How can we turn Australia's ICT Big Idea's into billion dollar businesses? We all chase the dream of growth, but very few achieve remarkable success.
One of the most important factors is a leadership team. If you relied on the covers of the popular business magazines you might think it takes only an individual to run a company. No single CEO can possibly keep all the essentials in motion without help. But successful companies -- apart from those that are largely internally focused -- have outward facing leaders who are highly exploratory, particularly with business relationships and marketing opportunities.
Leaders need to be good communicators. They need to have chemistry; charisma that lets them bridge the gaps between partners, customers, industry leaders and, importantly, investors. They must be accomplished at finding, qualifying, and shaping the deals and relationships that ultimately will shape the company.
The current soggy economy, plus a volatile stock market, will dampen entrepreneurial activity. Don't quit your day job! However, if you are considering starting a company that's going to build the next great product or service, don't let the naysayers dissuade you. But do your homework and then find a way to fund your venture and build the team.
But you must be prepared to bring an airtight business plan and a gleaming resume to the negotiating tables. These days we have many more seasoned entrepreneurs who are getting a closer look in the current environment than the first-timers.
The first thing financiers look for is a strong, mature management team followed by signs that the company has already gained traction in the marketplace. It is also considered that forging strong alliances/partnerships can help, and it is generally thought easier for a new company to sell on the back of an established company as opposed to going out and selling from scratch.

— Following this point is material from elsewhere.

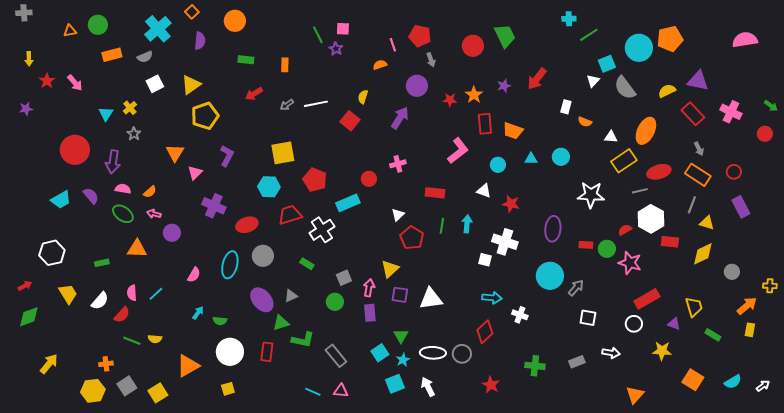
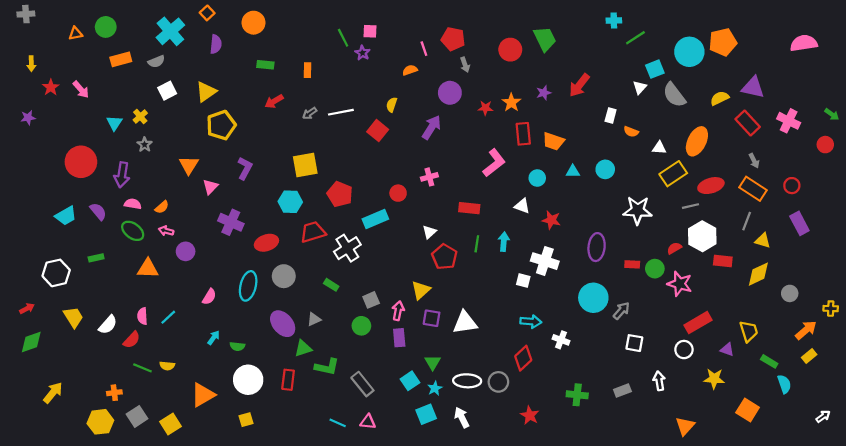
green rectangle: (102, 263) -> (96, 258), moved
yellow rectangle: (750, 330) -> (809, 356), turned 40
white arrow: (611, 353) -> (659, 381), turned -108
cyan semicircle: (733, 382) -> (784, 384), moved, turned -78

Many entrepreneurs are beating the bushes in search of funding. Anyone making an investment decision is buffeted between powerful arguments for and against the company. Many avenues are pursued, such as talking to potential customers to find out if they really want the new product or service, and how much are they willing to pay.
Ask any venture capital player which of the various rounds of funding is the most difficult and you're likely to be told the second round. Call it a betwixt between difficulty. The first round is mainly helped by angel investors, friends, and family -- and some may even have been by the now defunct Commercial Ready program. But with the second round, when the company is barely off the ground, the stakes can look a bit iffy in the current economic climate coupled with the government's uncertain and indifferent attitude towards IT ventures.
Another option that is becoming more popular is the global corporate investor. The mega-vendors and others are now committing great sums of money to investments in companies around the world. Unlike VCs and equity funds, they have another agenda besides making money. They are also staking out claims in new emerging markets.
There are no easy choices. Venture capitalists can be the best thing that's happened to the company or its worst nightmare. You need to research the VCs and likely future financiers in the same way they will research you and your offerings.